--- START ---

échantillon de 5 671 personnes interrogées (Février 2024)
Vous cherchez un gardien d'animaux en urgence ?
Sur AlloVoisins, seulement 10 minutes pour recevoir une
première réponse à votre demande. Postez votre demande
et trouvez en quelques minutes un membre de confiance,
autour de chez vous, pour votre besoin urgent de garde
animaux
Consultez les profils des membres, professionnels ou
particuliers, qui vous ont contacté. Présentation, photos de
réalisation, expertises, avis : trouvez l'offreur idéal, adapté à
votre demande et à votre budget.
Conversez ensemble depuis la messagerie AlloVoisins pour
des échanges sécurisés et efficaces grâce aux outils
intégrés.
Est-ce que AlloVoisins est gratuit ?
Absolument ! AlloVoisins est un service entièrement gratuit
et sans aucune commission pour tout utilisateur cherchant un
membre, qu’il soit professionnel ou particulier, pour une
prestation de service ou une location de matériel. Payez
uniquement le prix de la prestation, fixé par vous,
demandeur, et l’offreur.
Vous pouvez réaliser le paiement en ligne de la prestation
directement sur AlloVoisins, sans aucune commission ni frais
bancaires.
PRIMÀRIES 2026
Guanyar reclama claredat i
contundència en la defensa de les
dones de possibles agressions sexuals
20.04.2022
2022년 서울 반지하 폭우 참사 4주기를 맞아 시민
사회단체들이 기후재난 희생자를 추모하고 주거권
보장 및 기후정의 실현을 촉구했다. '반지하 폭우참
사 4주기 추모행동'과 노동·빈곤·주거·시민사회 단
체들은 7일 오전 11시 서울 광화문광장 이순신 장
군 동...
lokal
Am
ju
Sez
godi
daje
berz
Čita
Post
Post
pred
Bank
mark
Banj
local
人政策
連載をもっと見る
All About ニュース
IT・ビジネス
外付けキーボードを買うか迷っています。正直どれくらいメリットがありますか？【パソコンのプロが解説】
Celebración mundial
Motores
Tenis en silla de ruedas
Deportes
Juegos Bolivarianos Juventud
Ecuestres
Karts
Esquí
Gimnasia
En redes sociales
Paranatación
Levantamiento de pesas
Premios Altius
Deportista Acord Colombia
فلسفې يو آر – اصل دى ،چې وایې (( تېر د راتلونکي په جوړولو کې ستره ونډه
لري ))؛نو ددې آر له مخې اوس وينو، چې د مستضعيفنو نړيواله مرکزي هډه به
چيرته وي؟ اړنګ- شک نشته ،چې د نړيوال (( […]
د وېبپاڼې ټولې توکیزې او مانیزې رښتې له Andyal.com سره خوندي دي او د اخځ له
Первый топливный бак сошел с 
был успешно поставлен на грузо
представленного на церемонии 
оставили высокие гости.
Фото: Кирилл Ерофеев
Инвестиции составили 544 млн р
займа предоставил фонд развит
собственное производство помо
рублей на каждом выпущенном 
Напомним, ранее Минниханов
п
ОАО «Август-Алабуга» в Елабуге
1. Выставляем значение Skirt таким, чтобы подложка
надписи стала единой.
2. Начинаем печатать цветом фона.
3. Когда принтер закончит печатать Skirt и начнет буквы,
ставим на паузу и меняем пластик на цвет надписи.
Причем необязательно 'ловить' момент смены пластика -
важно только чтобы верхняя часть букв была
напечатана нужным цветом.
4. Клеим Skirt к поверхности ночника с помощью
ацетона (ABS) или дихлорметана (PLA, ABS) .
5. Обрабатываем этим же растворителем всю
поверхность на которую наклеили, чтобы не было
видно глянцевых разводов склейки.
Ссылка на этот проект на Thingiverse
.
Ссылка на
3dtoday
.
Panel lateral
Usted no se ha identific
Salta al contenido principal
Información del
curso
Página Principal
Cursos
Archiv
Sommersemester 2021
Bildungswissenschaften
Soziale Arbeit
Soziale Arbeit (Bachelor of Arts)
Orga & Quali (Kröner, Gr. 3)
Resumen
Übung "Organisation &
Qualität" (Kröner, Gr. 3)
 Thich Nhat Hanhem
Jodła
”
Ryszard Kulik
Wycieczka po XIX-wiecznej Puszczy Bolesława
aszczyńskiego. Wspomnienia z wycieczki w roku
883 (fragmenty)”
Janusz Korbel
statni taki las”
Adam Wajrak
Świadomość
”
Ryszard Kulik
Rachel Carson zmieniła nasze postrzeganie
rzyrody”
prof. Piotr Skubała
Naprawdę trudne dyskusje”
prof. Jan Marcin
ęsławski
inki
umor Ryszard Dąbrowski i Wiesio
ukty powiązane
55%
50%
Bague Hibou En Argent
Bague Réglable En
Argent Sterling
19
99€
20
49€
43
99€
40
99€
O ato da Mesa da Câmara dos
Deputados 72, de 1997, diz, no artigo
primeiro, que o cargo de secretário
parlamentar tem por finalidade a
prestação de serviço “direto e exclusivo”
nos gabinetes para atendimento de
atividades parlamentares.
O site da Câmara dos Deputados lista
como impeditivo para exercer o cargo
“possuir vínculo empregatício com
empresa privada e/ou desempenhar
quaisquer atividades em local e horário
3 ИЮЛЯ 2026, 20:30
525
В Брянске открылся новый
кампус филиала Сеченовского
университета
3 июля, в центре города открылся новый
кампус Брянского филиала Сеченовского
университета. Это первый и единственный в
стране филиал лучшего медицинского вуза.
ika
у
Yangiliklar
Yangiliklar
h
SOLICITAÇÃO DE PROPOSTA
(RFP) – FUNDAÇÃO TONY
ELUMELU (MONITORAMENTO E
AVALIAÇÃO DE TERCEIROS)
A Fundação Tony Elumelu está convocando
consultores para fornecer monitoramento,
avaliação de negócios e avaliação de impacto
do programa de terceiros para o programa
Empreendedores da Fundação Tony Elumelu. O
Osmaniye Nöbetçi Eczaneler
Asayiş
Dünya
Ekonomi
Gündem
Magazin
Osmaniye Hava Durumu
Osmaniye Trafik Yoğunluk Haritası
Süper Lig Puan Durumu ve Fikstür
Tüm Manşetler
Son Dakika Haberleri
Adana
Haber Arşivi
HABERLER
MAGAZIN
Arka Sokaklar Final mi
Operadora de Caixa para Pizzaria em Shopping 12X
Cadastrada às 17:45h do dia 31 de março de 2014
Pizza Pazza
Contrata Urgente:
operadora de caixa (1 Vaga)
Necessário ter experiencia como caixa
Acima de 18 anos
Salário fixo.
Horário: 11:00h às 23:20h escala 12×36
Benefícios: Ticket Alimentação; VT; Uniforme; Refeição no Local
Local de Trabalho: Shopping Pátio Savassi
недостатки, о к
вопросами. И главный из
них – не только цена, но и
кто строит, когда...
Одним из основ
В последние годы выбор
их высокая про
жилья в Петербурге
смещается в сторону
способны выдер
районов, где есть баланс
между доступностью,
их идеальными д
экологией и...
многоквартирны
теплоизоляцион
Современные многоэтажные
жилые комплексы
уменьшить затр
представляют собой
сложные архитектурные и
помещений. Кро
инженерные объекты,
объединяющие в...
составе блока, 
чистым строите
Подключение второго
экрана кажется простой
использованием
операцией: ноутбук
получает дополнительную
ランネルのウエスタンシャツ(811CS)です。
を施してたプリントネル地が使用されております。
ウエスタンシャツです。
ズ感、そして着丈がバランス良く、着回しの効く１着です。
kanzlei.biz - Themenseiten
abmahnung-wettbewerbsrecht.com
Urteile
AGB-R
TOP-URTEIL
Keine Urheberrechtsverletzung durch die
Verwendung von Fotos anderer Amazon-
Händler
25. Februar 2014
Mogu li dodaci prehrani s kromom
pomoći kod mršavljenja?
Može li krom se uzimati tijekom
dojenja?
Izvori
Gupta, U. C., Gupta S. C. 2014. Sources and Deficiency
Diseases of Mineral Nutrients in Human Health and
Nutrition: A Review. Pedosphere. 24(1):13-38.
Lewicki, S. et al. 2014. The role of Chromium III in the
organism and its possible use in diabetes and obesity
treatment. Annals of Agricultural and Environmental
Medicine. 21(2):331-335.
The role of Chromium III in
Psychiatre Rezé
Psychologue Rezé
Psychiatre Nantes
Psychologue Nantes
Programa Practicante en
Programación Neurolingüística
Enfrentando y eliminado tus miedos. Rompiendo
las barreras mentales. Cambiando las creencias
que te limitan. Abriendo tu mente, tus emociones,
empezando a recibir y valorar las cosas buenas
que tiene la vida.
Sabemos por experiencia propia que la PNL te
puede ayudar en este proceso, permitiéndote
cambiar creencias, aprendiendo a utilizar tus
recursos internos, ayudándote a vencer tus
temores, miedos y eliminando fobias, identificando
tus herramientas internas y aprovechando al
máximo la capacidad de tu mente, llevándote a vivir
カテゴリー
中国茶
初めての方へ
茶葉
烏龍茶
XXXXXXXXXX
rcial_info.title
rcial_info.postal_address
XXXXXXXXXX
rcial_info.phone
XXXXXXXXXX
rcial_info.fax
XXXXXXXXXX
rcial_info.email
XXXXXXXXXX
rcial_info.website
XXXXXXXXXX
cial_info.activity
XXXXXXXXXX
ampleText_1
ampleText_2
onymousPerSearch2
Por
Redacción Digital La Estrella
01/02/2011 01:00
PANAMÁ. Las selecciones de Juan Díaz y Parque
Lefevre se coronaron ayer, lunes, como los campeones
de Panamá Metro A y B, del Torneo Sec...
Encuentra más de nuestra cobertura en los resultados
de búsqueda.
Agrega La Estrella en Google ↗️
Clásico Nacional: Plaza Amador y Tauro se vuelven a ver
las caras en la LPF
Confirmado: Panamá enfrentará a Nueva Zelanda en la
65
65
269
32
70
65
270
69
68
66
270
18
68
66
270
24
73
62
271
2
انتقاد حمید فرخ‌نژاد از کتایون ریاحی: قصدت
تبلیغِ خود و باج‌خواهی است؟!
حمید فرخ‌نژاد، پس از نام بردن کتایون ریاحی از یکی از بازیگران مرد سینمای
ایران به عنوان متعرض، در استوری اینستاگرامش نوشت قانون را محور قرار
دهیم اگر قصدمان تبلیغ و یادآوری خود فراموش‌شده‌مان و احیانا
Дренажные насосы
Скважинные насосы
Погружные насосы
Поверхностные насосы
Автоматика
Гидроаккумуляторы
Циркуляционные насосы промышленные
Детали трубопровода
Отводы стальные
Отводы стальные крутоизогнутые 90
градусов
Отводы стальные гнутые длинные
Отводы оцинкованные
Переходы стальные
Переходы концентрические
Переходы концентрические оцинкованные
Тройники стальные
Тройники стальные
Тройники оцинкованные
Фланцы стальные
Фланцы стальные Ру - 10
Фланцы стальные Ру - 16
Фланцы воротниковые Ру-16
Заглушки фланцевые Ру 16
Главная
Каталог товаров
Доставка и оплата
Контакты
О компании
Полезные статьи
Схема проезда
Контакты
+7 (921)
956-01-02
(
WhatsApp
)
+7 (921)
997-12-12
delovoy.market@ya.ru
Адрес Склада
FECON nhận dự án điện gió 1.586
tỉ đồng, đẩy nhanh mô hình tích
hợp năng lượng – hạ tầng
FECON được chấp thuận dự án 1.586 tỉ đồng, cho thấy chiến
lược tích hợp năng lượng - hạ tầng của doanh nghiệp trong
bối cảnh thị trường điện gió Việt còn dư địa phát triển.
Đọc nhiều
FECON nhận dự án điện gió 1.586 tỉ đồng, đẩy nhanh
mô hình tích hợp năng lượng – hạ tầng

--- END ---

WHAT IS NEEDED: Would you please copy exactly the part of the entries above that begins at the line containing "экрана кажется простой" and ends at the line containing "Nutrition: A Review. Pedosphere. 24(1):13-38.", both lines included?

SOLUTION FOR THIS PROBLEM:
экрана кажется простой
использованием
операцией: ноутбук
получает дополнительную
ランネルのウエスタンシャツ(811CS)です。
を施してたプリントネル地が使用されております。
ウエスタンシャツです。
ズ感、そして着丈がバランス良く、着回しの効く１着です。
kanzlei.biz - Themenseiten
abmahnung-wettbewerbsrecht.com
Urteile
AGB-R
TOP-URTEIL
Keine Urheberrechtsverletzung durch die
Verwendung von Fotos anderer Amazon-
Händler
25. Februar 2014
Mogu li dodaci prehrani s kromom
pomoći kod mršavljenja?
Može li krom se uzimati tijekom
dojenja?
Izvori
Gupta, U. C., Gupta S. C. 2014. Sources and Deficiency
Diseases of Mineral Nutrients in Human Health and
Nutrition: A Review. Pedosphere. 24(1):13-38.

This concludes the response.